Over the past few years there has been much talk about dark matter in the popular scientific press.  A major reason for having to  hypothesize that such a material exists is the fact that galaxies rotate faster than they should based on the estimated  amount of visible matter in them.  The heavier a galaxy the faster it rotates.  The total weight of visible matter in a galaxy is derived by interpreting  the amount of matter that must exist in stars in order to produce the amount of observed electro-magnetic radiation (light and wave lengths both longer and shorter).  From what I can gather from the popular literature, the scientists are not talking about objects such as planets or dust clouds which are made out of ordinary matter or even of black holes which are made of highly compressed conventional matter,  all of  which are dark.  They are talking about  some totally different type of material which has weight such, possibly,  as the elusive WHIMPS.

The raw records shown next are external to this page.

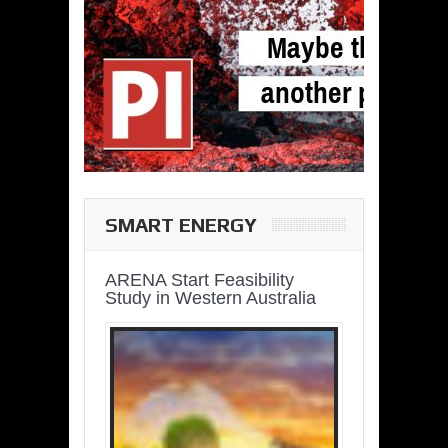
SMART ENERGY
ARENA Start Feasibility
Study in Western Australia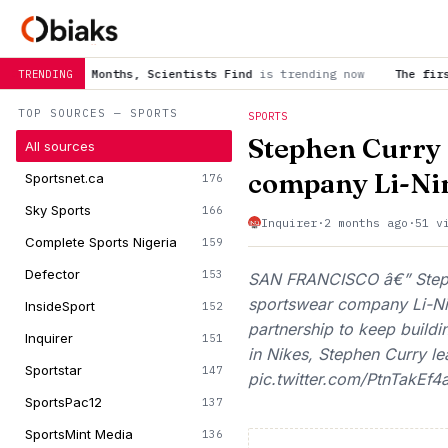
ths, Scientists Find
is trending now
The first self-driving v
TRENDING
TOP SOURCES — SPORTS
SPORTS
Stephen Curry 
All sources
company Li-Ni
Sportsnet.ca
176
Sky Sports
166
Inquirer
·
2 months ago
·
51 v
Complete Sports Nigeria
159
Defector
153
SAN FRANCISCO â€” Stephe
sportswear company Li-Ni
InsideSport
152
partnership to keep buildi
Inquirer
151
in Nikes, Stephen Curry le
Sportstar
147
pic.twitter.com/PtnTakEf4
SportsPac12
137
SportsMint Media
136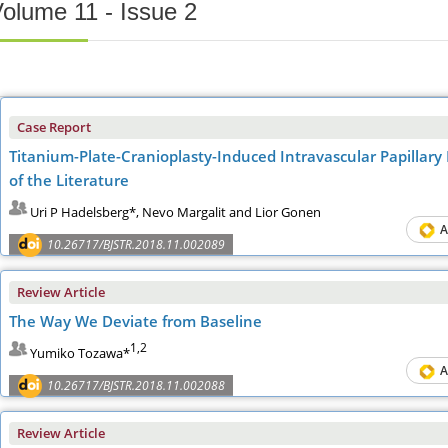
olume 11 - Issue 2
Case Report
Titanium-Plate-Cranioplasty-Induced Intravascular Papillar
of the Literature
Uri P Hadelsberg*, Nevo Margalit and Lior Gonen
A
10.26717/BJSTR.2018.11.002089
Review Article
The Way We Deviate from Baseline
1,2
Yumiko Tozawa*
A
10.26717/BJSTR.2018.11.002088
Review Article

Right at the outset, I have to admit that I am a Newtonian physicist.  I taught senior physics in high school and that is the limit of my knowledge of the subject.  Quantum mechanics, relativity, string theory and such topics are total mysteries to me.  Therefore, take what you read, below, with  a pinch or two of salt. 

What triggered off this blog was reading an article in New Scientist (reference coming as soon as I can find it again) which reported that by looking at the infra red spectrum  from other galaxies, they discovered that there are a very large number of red dwarf stars that had not being taken into account in previous estimates of the weight of said galaxies.  The thought struck me: how much less dark matter is it now necessary to hypothesize, to explain the rotational speed of these galaxies because of this finding.  Then I got to thinking about some other possible sources of conventional dark matter (rather than the hypothesized exotic kind)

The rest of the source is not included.